> _Data for the task_:
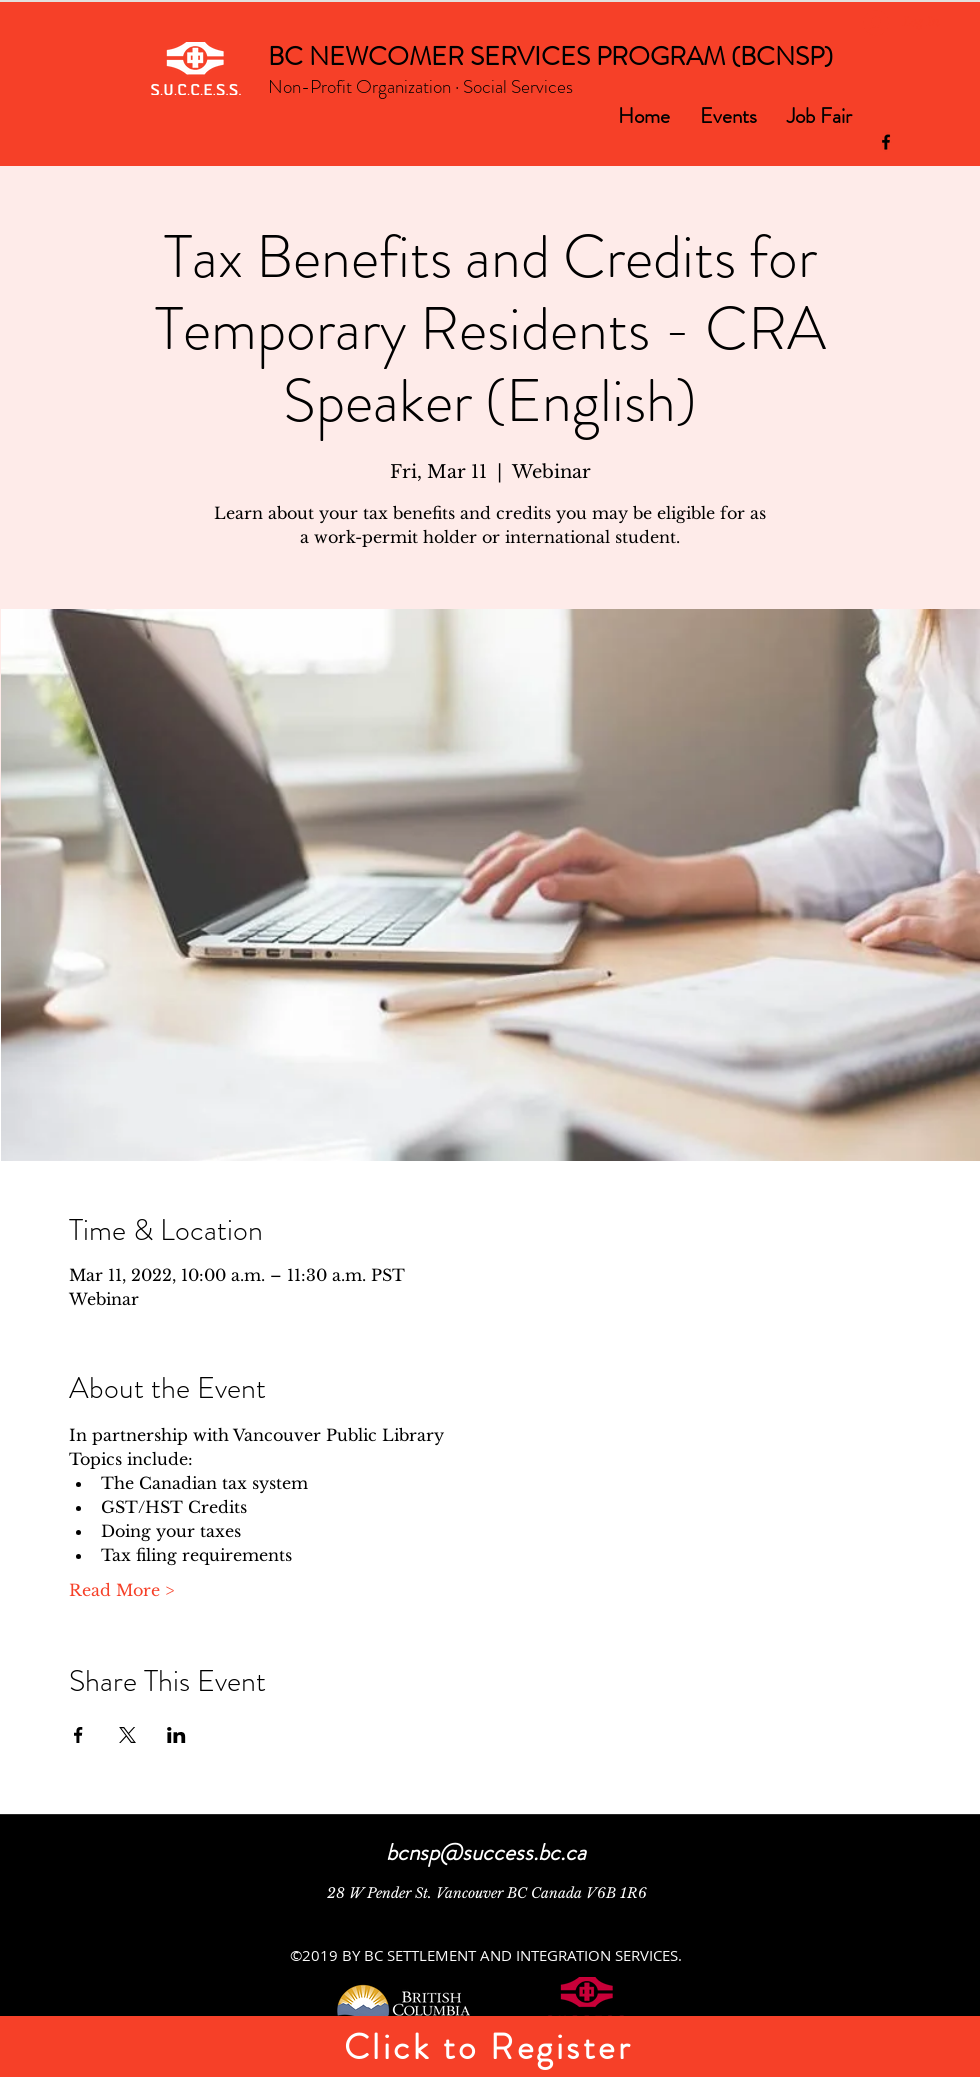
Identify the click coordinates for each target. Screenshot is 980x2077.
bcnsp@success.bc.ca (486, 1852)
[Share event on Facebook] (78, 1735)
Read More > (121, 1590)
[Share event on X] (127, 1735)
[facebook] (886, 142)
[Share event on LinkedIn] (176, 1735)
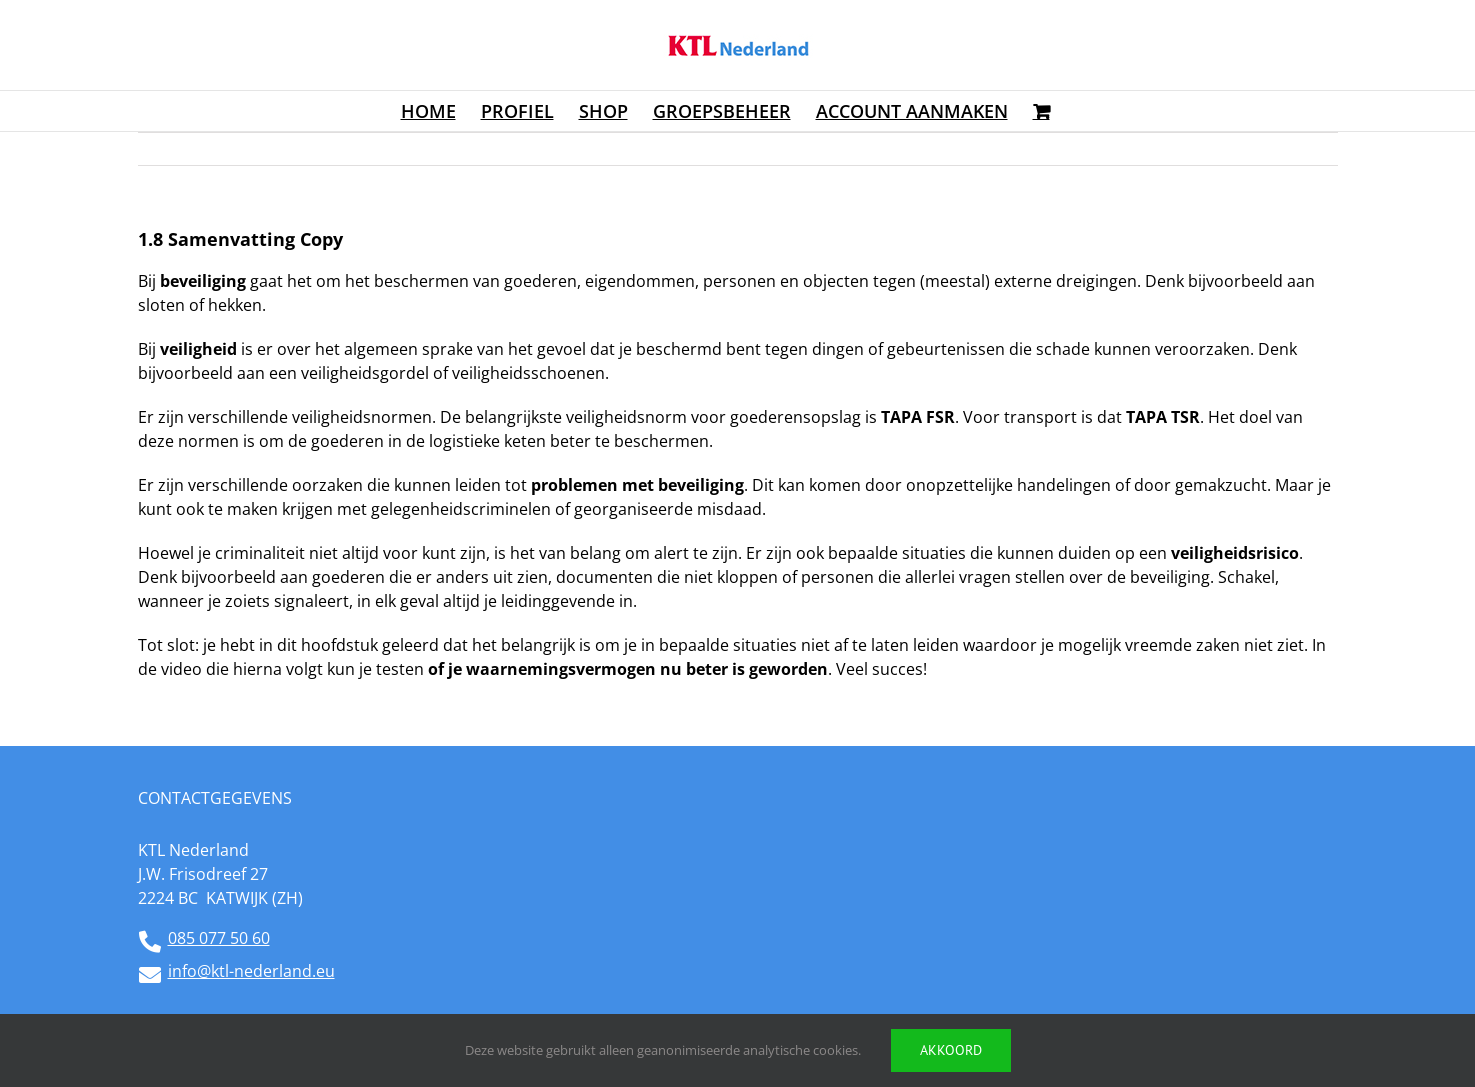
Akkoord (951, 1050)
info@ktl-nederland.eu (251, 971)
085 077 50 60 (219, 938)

> _Description of the task_:
From the line containing "[Share event on X] (127, 1735)" to the last line of the entries, copy every line exactly, including both ends, and leave out the pictures.

> _Final answer_:
[Share event on X] (127, 1735)
[facebook] (886, 142)
[Share event on LinkedIn] (176, 1735)
Akkoord (951, 1050)
info@ktl-nederland.eu (251, 971)
085 077 50 60 (219, 938)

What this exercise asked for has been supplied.